Last week, the industry and energy committee in the European Parliament voted in favour of bringing Nord Stream II under European law, re-establishing order, stability and predictability on the European energy market, as has always been the intention and ambition of the Energy Union.
Now, some are saying that the proposed legislation is not about Nord Stream II at all; and rightly so. It is about upholding European legislation, securing that energy projects in Europe operate under European market legislation.
It is about ensuring competition, security of supply, commercial logics, competitiveness and diversity on the European energy markets.
Nord Stream II, however, just happens to represent the opposite and would therefore be affected by any legislation with the purpose of rolling out market reforms and boosting the resilience of the Energy Union.
There is an obvious reason as to why the Nord Stream II enthusiasts are also fiercely opposing the proposed legislation. The Gazprom pipeline simply does not have any commercial bearing.

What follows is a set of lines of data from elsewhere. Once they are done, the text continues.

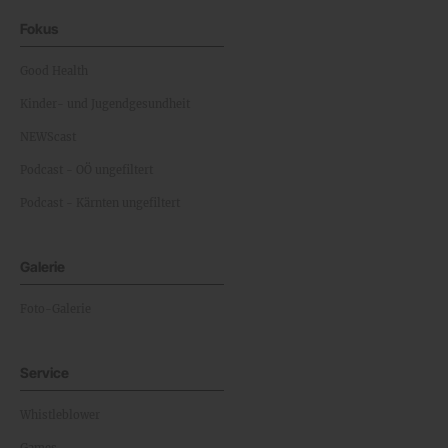
Fokus
Good Health
Kinder- und Jugendgesundheit
NEWScast
Podcast - OÖ ungefiltert
Podcast - Kärnten ungefiltert
Galerie
Foto-Galerie
Service
Whistleblower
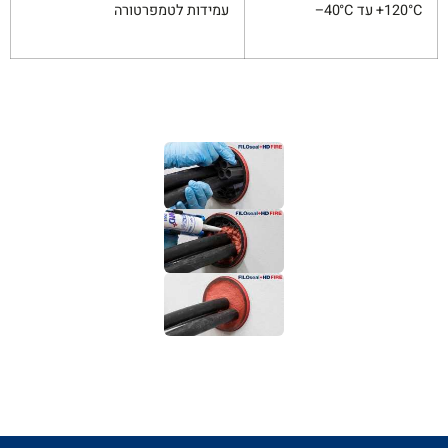
120°C
+
עד 40°C
–
עמידות לטמפרטורה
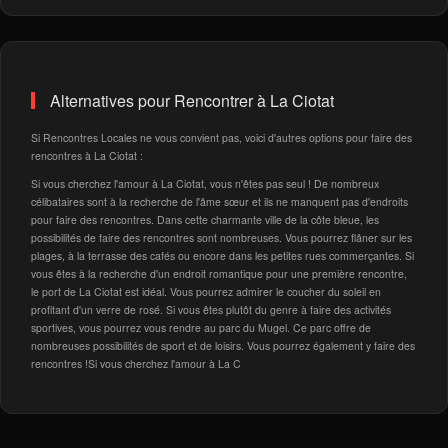
Alternatives pour Rencontrer à La Ciotat
Si Rencontres Locales ne vous convient pas, voici d'autres options pour faire des
rencontres à La Ciotat :
Si vous cherchez l'amour à La Ciotat, vous n'êtes pas seul ! De nombreux
célibataires sont à la recherche de l'âme sœur et ils ne manquent pas d'endroits
pour faire des rencontres. Dans cette charmante ville de la côte bleue, les
possibilités de faire des rencontres sont nombreuses. Vous pourrez flâner sur les
plages, à la terrasse des cafés ou encore dans les petites rues commerçantes. Si
vous êtes à la recherche d'un endroit romantique pour une première rencontre,
le port de La Ciotat est idéal. Vous pourrez admirer le coucher du soleil en
profitant d'un verre de rosé. Si vous êtes plutôt du genre à faire des activités
sportives, vous pourrez vous rendre au parc du Mugel. Ce parc offre de
nombreuses possibilités de sport et de loisirs. Vous pourrez également y faire des
rencontres !Si vous cherchez l'amour à La C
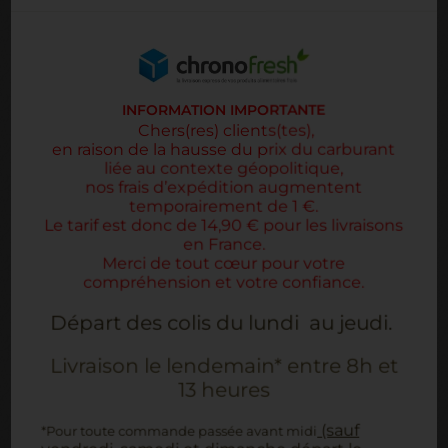
COUP DE CŒUR
INFORMATION IMPORTANTE
Chers(res) clients(tes),
en raison de la hausse du prix du carburant
liée au contexte géopolitique,
n
os
frais d’expédition augmentent
temporairement de 1 €.
Le tarif est donc de 14,90 € pour les livraisons
en France.
Merci de tout cœur pour votre
compréhension et votre confiance.
Départ des colis du lundi au jeudi.
Livraison le lendemain* entre 8h et
13 heures
(sauf
*Pour toute commande passée avant midi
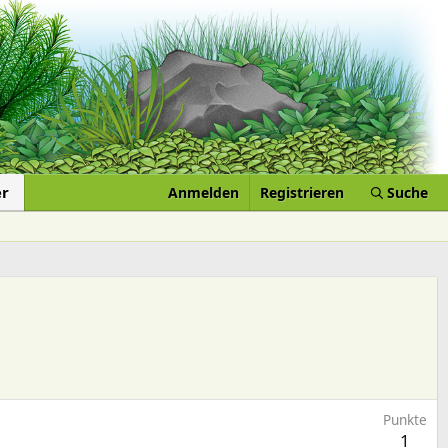
er
Anmelden
Registrieren
Suche
Punkte
1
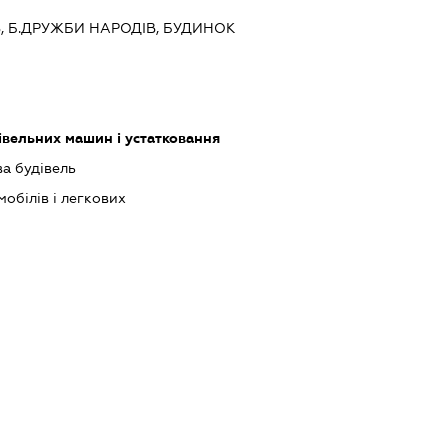
ЇВ, Б.ДРУЖБИ НАРОДІВ, БУДИНОК
івельних машин і устатковання
ва будівель
обілів і легкових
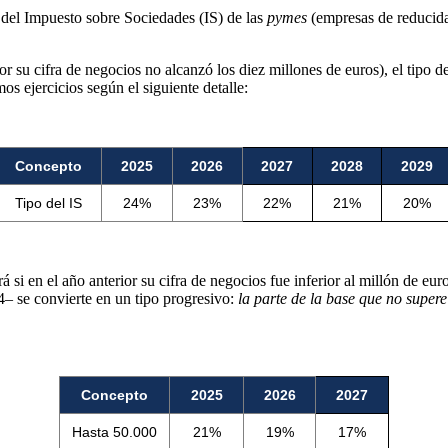
del Impuesto sobre Sociedades (IS) de las
pymes
(empresas de reducida
or su cifra de negocios no alcanzó los diez millones de euros), el tipo 
os ejercicios según el siguiente detalle:
Concepto
2025
2026
2027
2028
2029
Tipo del IS
24%
23%
22%
21%
20%
á si en el año anterior su cifra de negocios fue inferior al millón de eur
4– se convierte en un tipo progresivo:
la parte de la base que no supere
Concepto
2025
2026
2027
Hasta 50.000
21%
19%
17%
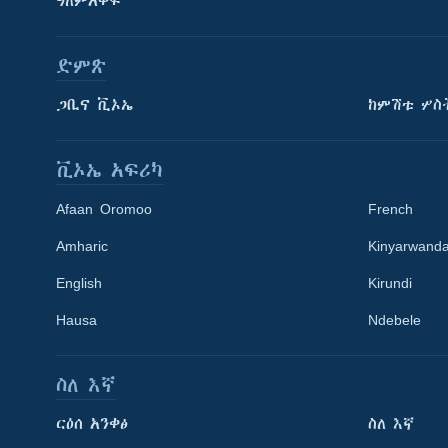
ዓለምአቀፍ
ድምጽ
ጋቢና ቪኦኤ
ከምሽቱ ሦስ
ቪኦኤ አፍሪካ
Afaan Oromoo
French
Amharic
Kinyarwand
English
Kirundi
Hausa
Ndebele
ስለ እኛ
Learning English
ርዕሰ አንቀፅ
ስለ እኛ
ይከተሉን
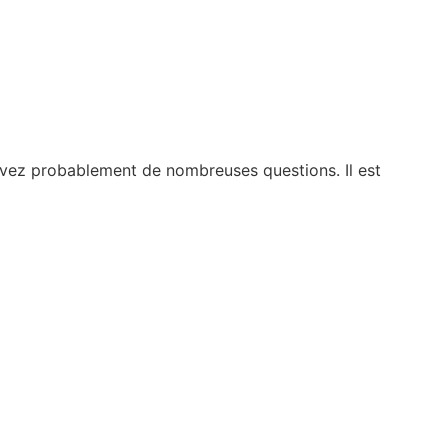
avez probablement de nombreuses questions. Il est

Having to comply with European legislation would make it non-profitable, as its raison d’etre is not to address an actual need on the European gas markets, but rather to undermine the functioning and effectiveness of the European Energy Union and, while at it, circumventing Ukraine for gas transits, paving the way for further Russian strong-arming in the region.
Nord Stream II would concentrate roughly 80 percent of Russian gas transports to Europe on a single route and 26 percent of European gas consumption.
It would uproot the architecture of the European gas markets and, what is more, increase the dominance of state-controlled
Gazprom to the detriment of competition, security of supply and market reforms, in a defining time for the European Energy Union.
What Europe needs is more competition, market reforms and further diversity of energy sources and suppliers.
The proposed legislation voted on in the industry committee will not make that happen in a heartbeat, but it will nevertheless ensure that European law is upheld and applied on any major infrastructure project which could impact on our common objectives.
Sometimes matters are simpler than they appear to be at first.
Surely, the proposed legislation has spurred controversy in certain capitals; last week’s vote, however, while wrapped in the usual legislative complexity, was merely a vote on whether European law is applicable in Europe.
To that end, the outcome was hardly shocking.